There are ways to mitigate the disruptive light from our ballooning fleet of satellites. Starlink engaged early with the astronomical community to look for solutions. They tried painting one black, but it absorbed too much heat. They also tried sunshades made out of dark foam and changing the angle of the satellites. They also tried mirrors. The effort continues.
“If SpaceX can make the solar panels point in a different direction to avoid glints, or use these mirror tricks, they might solve a lot of the problems we have with the optical flaring of Starlink satellites,” Eggl said.

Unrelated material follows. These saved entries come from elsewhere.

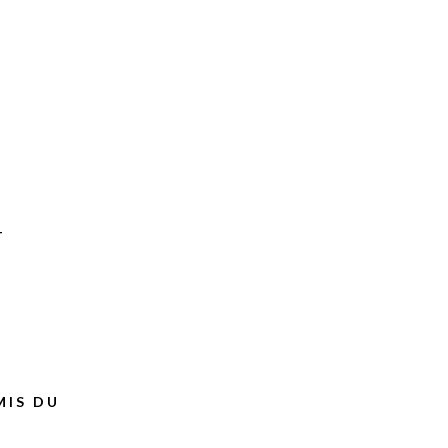
T
MIS DU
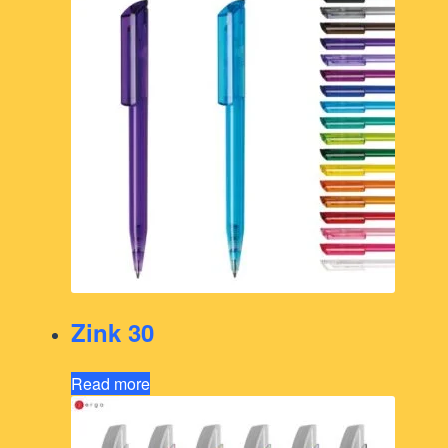
Zink 30
Read more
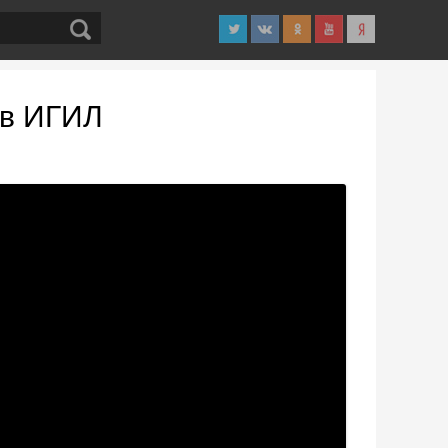
ов ИГИЛ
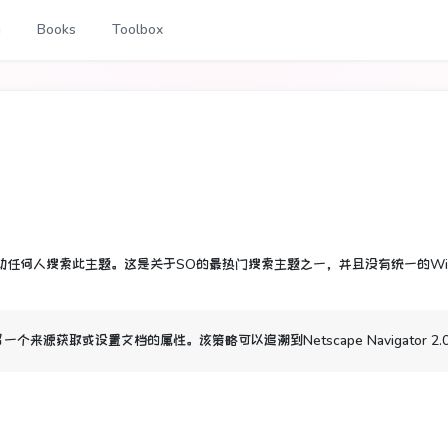
g
Books
Toolbox
助任何人搜索此主题。
这是关于SO的最热门搜索主题之一，并且没有统一的Wik
另一个来源获取或设置文档的属性。
该策略可以追溯到Netscape Navigator 2.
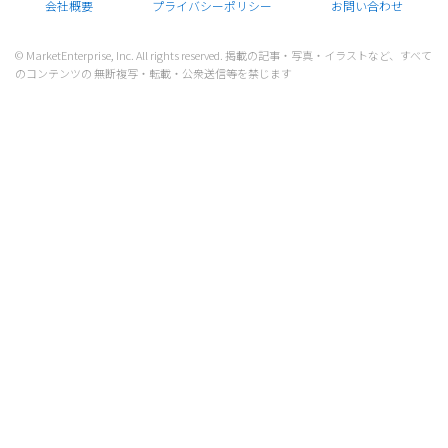
会社概要
プライバシーポリシー
お問い合わせ
© MarketEnterprise, Inc. All rights reserved. 掲載の記事・写真・イラストなど、すべて
のコンテンツの 無断複写・転載・公衆送信等を禁じます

“Starlink is looking at making their satellites’ surfaces darker, which absorbs more and reflects less visible sunlight. But the absorption generates heat. The satellites then have to emit infrared light, which means observations in optical wavelengths don’t have as large of a problem, but infrared observations might. And heat is one of the biggest engineering problems that we have in space. So, painting everything black comes with repercussions,” Eggl said.
Starlink’s solutions might not work for BlueWalker 3 anyway. That satellite needs to be pointed at Earth for maximum efficiency. “With other providers, it’s not quite as easy,” Eggl said. “AST has gigantic satellites, with hundreds of square feet of electronic phased arrays, that they need to communicate with cell phones on the ground.”

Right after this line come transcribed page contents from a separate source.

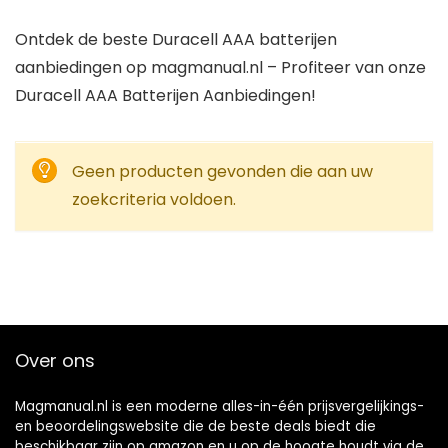
Ontdek de beste Duracell AAA batterijen
aanbiedingen op magmanual.nl – Profiteer van onze
Duracell AAA Batterijen Aanbiedingen!
Geen producten gevonden die aan uw
zoekcriteria voldoen.
Over ons
Magmanual.nl is een moderne alles-in-één prijsvergelijkings-
en beoordelingswebsite die de beste deals biedt die
beschikbaar zijn op amazon en u op de hoogte houdt via de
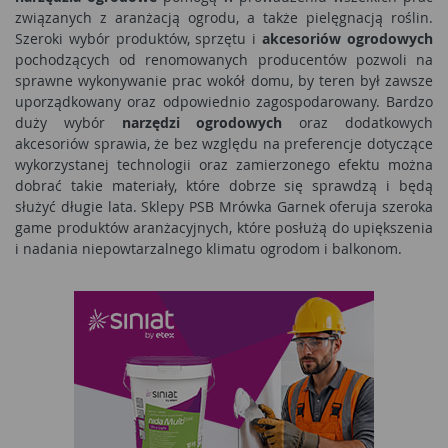
związanych z aranżacją ogrodu, a także pielęgnacją roślin.
Szeroki wybór produktów, sprzętu i
akcesoriów ogrodowych
pochodzących od renomowanych producentów pozwoli na
sprawne wykonywanie prac wokół domu, by teren był zawsze
uporządkowany oraz odpowiednio zagospodarowany. Bardzo
duży wybór
narzędzi ogrodowych
oraz dodatkowych
akcesoriów sprawia, że bez względu na preferencje dotyczące
wykorzystanej technologii oraz zamierzonego efektu można
dobrać takie materiały, które dobrze się sprawdzą i będą
służyć długie lata. Sklepy PSB Mrówka Garnek oferuja szeroka
game produktów aranżacyjnych, które posłużą do upiększenia
i nadania niepowtarzalnego klimatu ogrodom i balkonom.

The Vera Rubin Observatory is coming online soon, and it’ll be especially affected by satellites. Its job is to repeatedly image the entire night sky and look for transients. All the light from all these moving objects will challenge the Observatory’s work. Even if satellite darkening techniques improve, the trails are still a problem.

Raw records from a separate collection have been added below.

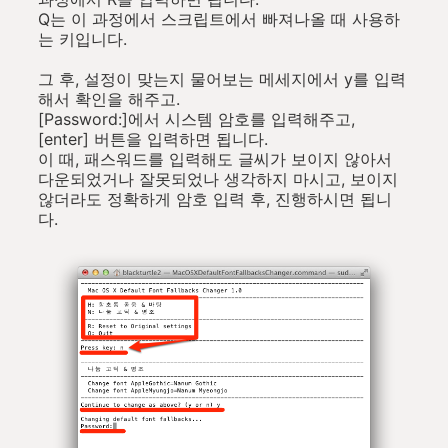
Q는 이 과정에서 스크립트에서 빠져나올 때 사용하
는 키입니다.
그 후, 설정이 맞는지 물어보는 메세지에서 y를 입력
해서 확인을 해주고.
[Password:]에서 시스템 암호를 입력해주고,
[enter] 버튼을 입력하면 됩니다.
이 때, 패스워드를 입력해도 글씨가 보이지 않아서
다운되었거나 잘못되었나 생각하지 마시고, 보이지
않더라도 정확하게 암호 입력 후, 진행하시면 됩니
다.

A paper published in 2020 calculated some of the outcomes. “Future Starlink darkening plans may reach g ~ 7 mag, a brightness level that enables nonlinear image artifact correction to well below background noise. However, the satellite trails will still exist at a signal-to-noise ratio ~ 100, generating systematic errors that may impact data analysis and limit some science.”
Only collaboration can solve this growing problem. And so far, the space industry seems cooperative. “We are trying to work with the space industry, where possible, Eggl said. “We want to solve this together so it’s a collaborative effort that everybody can sign onto because that’s the fastest route to get things done.”
It’s good that Starlink is working with the astronomy community. But what if companies keep launching much larger satellites like BlueWalker 3? Remember, it’s just a prototype. AST SpaceMobile says BlueWalker 3 is the predecessor to a fleet of satellites. BlueWalker 3 is “designed to operate directly with standard, unmodified mobile devices,” the company writes on their website. That’s why its array is so large. What would the sky look like with a fleet of these things?
Light pollution from satellites might not seem important to people struggling with inflation and other concerns. But problems don’t go away just because we don’t think about them. We already know that for city dwellers around the world, and that’s most people, the night sky is becoming increasingly inaccessible. That’s largely because of Earthly light pollution. But the sky is the sky, and both issues are intertwined.
We may be reaching the day when sky-gazing morphs into satellite-spotting. If Starlink, AST SpaceMobile, OneWeb and others go through with their plans, then it may get difficult to lose yourself in the natural night sky without satellites streaking across your view.
Instead of contemplating nature, we’ll be contemplating satellites.